About this Research Topic
Most recent approaches have revealed that individual learning processes, drawn from early life environments and especially families and peers, are systemic, complex determinants (not necessarily single-mechanism causes). These influences imply reciprocal relationships between factors outside the classroom and within. Consequently, a new emerging perspective is that any ‘’deficit’’ and/or disability and conversely any achievement is not the result of a single event, such as an isolated reaction, but it is formed, through numerous biosocial contributing variables, during a child’s attempt to adapt to learning conditions and settings, inside and outside school. The fit between such adaptations and normative criteria (set by educational and social standards) is often associated with labels such as, for example, “fulfilment”, “strengths” “resiliency” or “weaknesses”, “risk”, “vulnerability” and “disability”.
This Research Topic will explore the overlapping challenges and themes related to developmental adaptations (as defined above) in the context of formal and informal settings for learning within childhood and then more generally within the life-span.
Here, a forum is offered for multidisciplinary applied developmental research, including learning sciences, developmental neuroscience, public health, education, psychology, and all other allied disciplines.

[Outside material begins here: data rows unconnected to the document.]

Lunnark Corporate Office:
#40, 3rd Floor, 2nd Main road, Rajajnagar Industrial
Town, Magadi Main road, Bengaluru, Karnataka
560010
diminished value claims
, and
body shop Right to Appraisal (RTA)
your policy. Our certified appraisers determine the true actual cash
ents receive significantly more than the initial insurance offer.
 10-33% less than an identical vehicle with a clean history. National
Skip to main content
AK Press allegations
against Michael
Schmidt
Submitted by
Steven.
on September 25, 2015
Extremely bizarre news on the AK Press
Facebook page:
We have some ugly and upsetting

The goal is to illuminate the influence of systemic determinants on individuals, inside and outside schools. Therefore, we aim to collect papers that not only explore what children and adolescents learn in school settings or to what extent they are influenced by their academic environment but also how their preferences, styles and predispositions are shaped by the social and biological activities that form the background of their everyday living.
For example, papers exploring how a different daily life, in terms of needs and habits - such as nutrition, sleep, leisure, technology exposure and use, and media consumption – or an interpersonal relationship – like the quality of parent-child relationships, intimate relationships, interaction with peers and early life experiences – as well as many other related areas, impact a child’s academic performance and social behaviour.

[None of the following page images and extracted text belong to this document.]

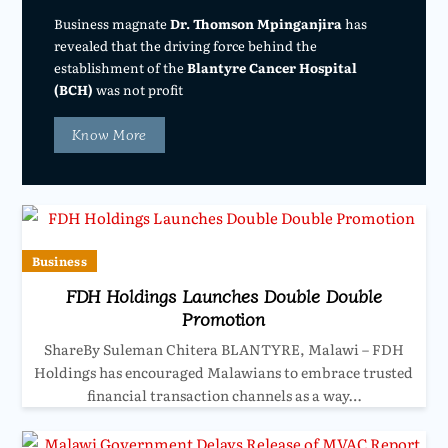
Business magnate
Dr. Thomson Mpinganjira
has
revealed that the driving force behind the
establishment of the
Blantyre Cancer Hospital
(BCH)
was not profit
Know More
Business
FDH Holdings Launches Double Double
Promotion
ShareBy Suleman Chitera BLANTYRE, Malawi – FDH
Holdings has encouraged Malawians to embrace trusted
financial transaction channels as a way…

Particularly welcome is research addressing integrated issues of education, development and public health, which suggest efficiently, economically viable and sustainable local, global and universal or targeted programs. We seek out papers analyzing outside-the-classroom processes, trends and trajectories of child health, development and learning and how they interact, influence or correlate with inside-the-classroom processes during childhood. Topics of interest include, but are not limited to:
1) Shared core challenges and opportunities across fields and approaches for public health, education and learning sciences
2) Psycho-socio-biological influences on school learning
3) New media and technology impacts on school learning
4) The impact of school learning on human development
5) Interaction between public health and informal vs formal school learning
6) How policy shapes learning inside and outside schools
7) Global and local determinants of adaptations, risk and disabilities
8) Early childhood and family, parenting dynamics and parent-child relationships
9) Determinants of adolescent and emerging adulthood outcomes
Keywords: learning, school learning, life-span development, learning risks, learning disabilities
Important Note: All contributions to this Research Topic must be within the scope of the section and journal to which they are submitted, as defined in their mission statements. Frontiers reserves the right to guide an out-of-scope manuscript to a more suitable section or journal at any stage of peer review.